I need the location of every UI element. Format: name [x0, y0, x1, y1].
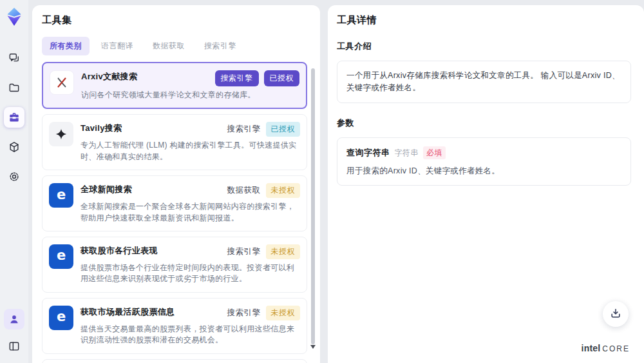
tool-name: 获取股市各行业表现 [80, 244, 158, 257]
tab-category-2[interactable]: 数据获取 [145, 37, 193, 55]
tool-card-4[interactable]: e获取市场最活跃股票信息搜索引擎未授权提供当天交易量最高的股票列表，投资者可以利… [42, 298, 307, 354]
sidebar-item-settings[interactable] [4, 166, 24, 187]
param-required-badge: 必填 [423, 146, 446, 159]
arxiv-logo-icon [50, 70, 74, 95]
tool-badges: 搜索引擎未授权 [227, 244, 301, 259]
tool-category-label: 搜索引擎 [227, 246, 261, 257]
tool-category-label: 搜索引擎 [215, 70, 259, 86]
category-tabs: 所有类别语言翻译数据获取搜索引擎 [42, 37, 307, 55]
chat-icon [8, 52, 21, 64]
tab-category-1[interactable]: 语言翻译 [93, 37, 141, 55]
tavily-logo-icon [49, 122, 73, 146]
tool-category-label: 搜索引擎 [227, 308, 261, 319]
tool-intro-text: 一个用于从Arxiv存储库搜索科学论文和文章的工具。 输入可以是Arxiv ID… [337, 61, 631, 103]
globalnews-logo-icon: e [49, 183, 73, 208]
tool-card-5[interactable]: 万维地区新闻查询搜索引擎未授权查询具体行政区划内的新闻，快速了解各地新闻动态 [42, 359, 307, 363]
tool-details-title: 工具详情 [337, 14, 631, 26]
main-content: 工具集 所有类别语言翻译数据获取搜索引擎 Arxiv文献搜索搜索引擎已授权访问各… [28, 0, 644, 363]
param-name: 查询字符串 [346, 146, 390, 159]
params-heading: 参数 [337, 117, 631, 129]
user-icon [8, 313, 21, 326]
sidebar-item-panel[interactable] [4, 336, 24, 357]
toolbox-icon [8, 111, 21, 124]
tool-status-badge: 未授权 [266, 244, 301, 259]
tab-category-0[interactable]: 所有类别 [42, 37, 90, 55]
tool-name: 全球新闻搜索 [80, 183, 132, 195]
sidebar-item-toolset[interactable] [4, 107, 24, 128]
tool-description: 提供股票市场各个行业在特定时间段内的表现。投资者可以利用这些信息来识别表现优于或… [80, 262, 300, 285]
param-card: 查询字符串 字符串 必填 用于搜索的Arxiv ID、关键字或作者姓名。 [337, 137, 631, 186]
scrollbar-thumb[interactable] [311, 68, 315, 344]
tool-badges: 搜索引擎已授权 [215, 70, 300, 86]
scrollbar[interactable] [311, 67, 315, 360]
tab-category-3[interactable]: 搜索引擎 [196, 37, 244, 55]
tool-name: Tavily搜索 [80, 122, 122, 134]
tool-status-badge: 已授权 [266, 122, 301, 137]
tool-badges: 数据获取未授权 [227, 183, 301, 198]
panel-toggle-icon [8, 340, 21, 353]
sidebar [0, 0, 28, 363]
stock-logo-icon: e [49, 244, 73, 269]
tool-description: 提供当天交易量最高的股票列表，投资者可以利用这些信息来识别流动性强的股票和潜在的… [80, 324, 300, 346]
tool-name: Arxiv文献搜索 [81, 70, 137, 83]
cube-icon [8, 141, 21, 153]
stock-logo-icon: e [49, 306, 73, 330]
sidebar-item-models[interactable] [4, 137, 24, 157]
param-type: 字符串 [395, 147, 419, 159]
core-product-text: core [602, 344, 630, 353]
toolset-panel: 工具集 所有类别语言翻译数据获取搜索引擎 Arxiv文献搜索搜索引擎已授权访问各… [32, 5, 320, 363]
tool-description: 专为人工智能代理 (LLM) 构建的搜索引擎工具。可快速提供实时、准确和真实的结… [80, 140, 300, 162]
app-window: 工具集 所有类别语言翻译数据获取搜索引擎 Arxiv文献搜索搜索引擎已授权访问各… [0, 0, 644, 363]
toolset-title: 工具集 [42, 14, 307, 26]
tool-card-3[interactable]: e获取股市各行业表现搜索引擎未授权提供股票市场各个行业在特定时间段内的表现。投资… [42, 237, 307, 293]
tool-status-badge: 未授权 [266, 183, 301, 198]
tool-card-0[interactable]: Arxiv文献搜索搜索引擎已授权访问各个研究领域大量科学论文和文章的存储库。 [42, 62, 307, 109]
sidebar-item-profile[interactable] [4, 309, 24, 329]
tool-badges: 搜索引擎已授权 [227, 122, 301, 137]
tool-status-badge: 未授权 [266, 306, 301, 320]
tool-details-panel: 工具详情 工具介绍 一个用于从Arxiv存储库搜索科学论文和文章的工具。 输入可… [328, 5, 644, 363]
gear-icon [8, 170, 21, 183]
intel-core-logo: intel core [582, 343, 630, 353]
param-header: 查询字符串 字符串 必填 [346, 146, 621, 159]
param-description: 用于搜索的Arxiv ID、关键字或作者姓名。 [346, 165, 621, 177]
tool-badges: 搜索引擎未授权 [227, 306, 301, 320]
tool-status-badge: 已授权 [264, 70, 300, 86]
sidebar-item-chat[interactable] [4, 48, 24, 68]
folder-icon [8, 81, 21, 94]
tool-description: 访问各个研究领域大量科学论文和文章的存储库。 [81, 90, 299, 101]
tool-name: 获取市场最活跃股票信息 [80, 306, 175, 318]
tool-card-1[interactable]: Tavily搜索搜索引擎已授权专为人工智能代理 (LLM) 构建的搜索引擎工具。… [42, 114, 307, 170]
tool-intro-heading: 工具介绍 [337, 41, 631, 52]
tool-card-2[interactable]: e全球新闻搜索数据获取未授权全球新闻搜索是一个聚合全球各大新闻网站内容的搜索引擎… [42, 175, 307, 231]
tool-description: 全球新闻搜索是一个聚合全球各大新闻网站内容的搜索引擎，帮助用户快速获取全球最新资… [80, 201, 300, 224]
tool-list: Arxiv文献搜索搜索引擎已授权访问各个研究领域大量科学论文和文章的存储库。Ta… [42, 62, 307, 363]
scrollbar-down-caret[interactable] [310, 345, 316, 349]
sidebar-item-files[interactable] [4, 77, 24, 98]
tool-category-label: 数据获取 [227, 185, 261, 196]
intel-brand-text: intel [582, 343, 601, 353]
app-logo-icon [5, 5, 24, 28]
download-button[interactable] [603, 301, 629, 327]
download-icon [609, 307, 622, 322]
tool-category-label: 搜索引擎 [227, 124, 261, 135]
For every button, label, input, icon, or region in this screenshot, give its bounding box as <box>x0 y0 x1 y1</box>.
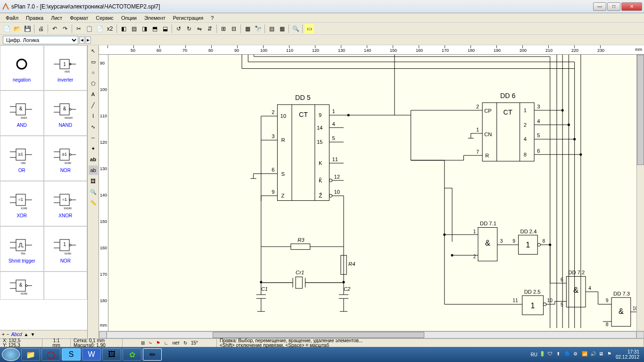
new-button[interactable]: 📄 <box>2 24 11 33</box>
poly-tool[interactable]: ⬠ <box>89 79 98 88</box>
flip-h-button[interactable]: ⇋ <box>195 24 204 33</box>
task-splan[interactable]: ✏ <box>143 348 162 361</box>
highlight-button[interactable]: ▭ <box>305 24 314 33</box>
lib-item-nand[interactable]: &NAND0 NAND <box>44 90 88 136</box>
lib-item-negation[interactable]: negation <box>0 45 44 90</box>
tool-a-button[interactable]: ▤ <box>267 24 276 33</box>
group-button[interactable]: ⊞ <box>219 24 228 33</box>
circle-tool[interactable]: ○ <box>89 68 98 77</box>
polyline-tool[interactable]: ⌇ <box>89 111 98 121</box>
angle-tool[interactable]: ∟ <box>164 341 169 346</box>
pointer-tool[interactable]: ↖ <box>89 46 98 56</box>
image-tool[interactable]: 🖼 <box>89 176 98 186</box>
tray-icon[interactable]: 🔋 <box>539 351 546 358</box>
menu-options[interactable]: Опции <box>117 14 140 22</box>
scrollbar-vertical[interactable] <box>636 55 644 331</box>
tray-icon[interactable]: 🔊 <box>590 351 597 358</box>
lib-up-button[interactable]: ▲ <box>24 332 28 337</box>
open-button[interactable]: 📂 <box>12 24 22 33</box>
copy-button[interactable]: 📋 <box>84 24 94 33</box>
binoculars-icon[interactable]: 🔭 <box>253 24 263 33</box>
drawing-canvas[interactable]: DD 5 CT 210 3R 6S 9Z 91 144 155 K11 K̄12… <box>108 55 636 331</box>
align-right-button[interactable]: ◨ <box>140 24 149 33</box>
menu-help[interactable]: ? <box>207 14 217 22</box>
duplicate-button[interactable]: x2 <box>105 24 115 33</box>
library-select[interactable]: Цифр. Логика <box>3 36 78 44</box>
rotate-left-button[interactable]: ↺ <box>174 24 183 33</box>
menu-sheet[interactable]: Лист <box>47 14 66 22</box>
align-left-button[interactable]: ◧ <box>119 24 128 33</box>
save-button[interactable]: 💾 <box>23 24 32 33</box>
grid-icon[interactable]: ⊞ <box>141 341 145 346</box>
tray-icon[interactable]: 📶 <box>582 351 588 358</box>
redo-button[interactable]: ↷ <box>60 24 70 33</box>
tray-icon[interactable]: ⬆ <box>556 351 563 358</box>
minimize-button[interactable]: — <box>593 2 606 11</box>
frame-button[interactable]: ▦ <box>243 24 252 33</box>
lib-item-xor[interactable]: =1XOR0 XOR <box>0 181 44 226</box>
task-explorer[interactable]: 📁 <box>21 348 40 361</box>
align-bottom-button[interactable]: ⬓ <box>160 24 170 33</box>
print-button[interactable]: 🖨 <box>36 24 46 33</box>
task-skype[interactable]: S <box>62 348 81 361</box>
lib-item-partial2[interactable] <box>44 272 88 300</box>
start-button[interactable] <box>2 348 20 361</box>
arrow-tool[interactable]: ↔ <box>89 133 98 142</box>
lib-abcd[interactable]: Abcd <box>11 332 22 337</box>
text-tool[interactable]: A <box>89 90 98 99</box>
measure-tool[interactable]: 📏 <box>89 198 98 207</box>
tray-icon[interactable]: 🔵 <box>565 351 571 358</box>
scrollbar-horizontal[interactable] <box>99 331 644 338</box>
curve-tool[interactable]: ∿ <box>89 122 98 132</box>
ungroup-button[interactable]: ⊟ <box>229 24 239 33</box>
menu-registration[interactable]: Регистрация <box>169 14 207 22</box>
maximize-button[interactable]: □ <box>607 2 620 11</box>
label-tool[interactable]: ab <box>89 155 98 164</box>
lib-item-xnor[interactable]: =1XNDR0 XNOR <box>44 181 88 226</box>
lib-item-or[interactable]: ≥1OR0 OR <box>0 136 44 181</box>
cut-button[interactable]: ✂ <box>74 24 83 33</box>
zoom-tool[interactable]: 🔍 <box>89 187 98 197</box>
rotate-icon[interactable]: ↻ <box>183 341 187 346</box>
menu-format[interactable]: Формат <box>66 14 92 22</box>
anchor-tool[interactable]: ✦ <box>89 144 98 153</box>
rotate-right-button[interactable]: ↻ <box>184 24 194 33</box>
lib-next-button[interactable]: ► <box>85 36 91 44</box>
lib-item-shmit[interactable]: TR0 Shmit trigger <box>0 226 44 272</box>
menu-edit[interactable]: Правка <box>22 14 47 22</box>
undo-button[interactable]: ↶ <box>50 24 59 33</box>
label2-tool[interactable]: ab <box>89 165 98 175</box>
align-center-button[interactable]: ▤ <box>129 24 139 33</box>
task-photos[interactable]: 🖼 <box>102 348 121 361</box>
lib-item-nor2[interactable]: 1NOR0 NOR <box>44 226 88 272</box>
menu-service[interactable]: Сервис <box>92 14 117 22</box>
zoom-button[interactable]: 🔍 <box>291 24 300 33</box>
clock[interactable]: 17:3102.12.2012 <box>616 349 639 360</box>
line-tool[interactable]: ╱ <box>89 100 98 110</box>
snap-icon[interactable]: ⤷ <box>149 341 152 346</box>
lib-item-and[interactable]: &AND0 AND <box>0 90 44 136</box>
lib-item-nor[interactable]: ≥1NOR0 NOR <box>44 136 88 181</box>
align-top-button[interactable]: ⬒ <box>150 24 159 33</box>
lib-item-inverter[interactable]: 1INV0 inverter <box>44 45 88 90</box>
lib-remove-button[interactable]: − <box>7 332 9 337</box>
task-icq[interactable]: ✿ <box>123 348 141 361</box>
lib-item-partial[interactable]: &NOR0 <box>0 272 44 300</box>
close-button[interactable]: ✕ <box>621 2 642 11</box>
flip-v-button[interactable]: ⇵ <box>205 24 215 33</box>
menu-element[interactable]: Элемент <box>140 14 169 22</box>
tray-icon[interactable]: ⚙ <box>573 351 580 358</box>
paste-button[interactable]: 📄 <box>95 24 104 33</box>
lib-prev-button[interactable]: ◄ <box>79 36 85 44</box>
tray-icon[interactable]: 🛡 <box>548 351 554 358</box>
menu-file[interactable]: Файл <box>2 14 22 22</box>
lib-add-button[interactable]: + <box>2 332 5 337</box>
lib-down-button[interactable]: ▼ <box>30 332 35 337</box>
task-word[interactable]: W <box>82 348 101 361</box>
flag-icon[interactable]: ⚑ <box>156 341 160 346</box>
task-opera[interactable]: ◯ <box>41 348 60 361</box>
rect-tool[interactable]: ▭ <box>89 57 98 66</box>
tray-icon[interactable]: 🖥 <box>599 351 605 358</box>
tray-icon[interactable]: ⚑ <box>607 351 614 358</box>
tool-b-button[interactable]: ▦ <box>277 24 287 33</box>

■ ■ ■ ■ ■ ■ ■

▶ _Task brief_: Where the word "details" appears in a line of the entries, copy that line.

▶ _Output below_:
tool-details-title: 工具详情 [337, 14, 631, 26]
tool-details-panel: 工具详情 工具介绍 一个用于从Arxiv存储库搜索科学论文和文章的工具。 输入可… [328, 5, 644, 363]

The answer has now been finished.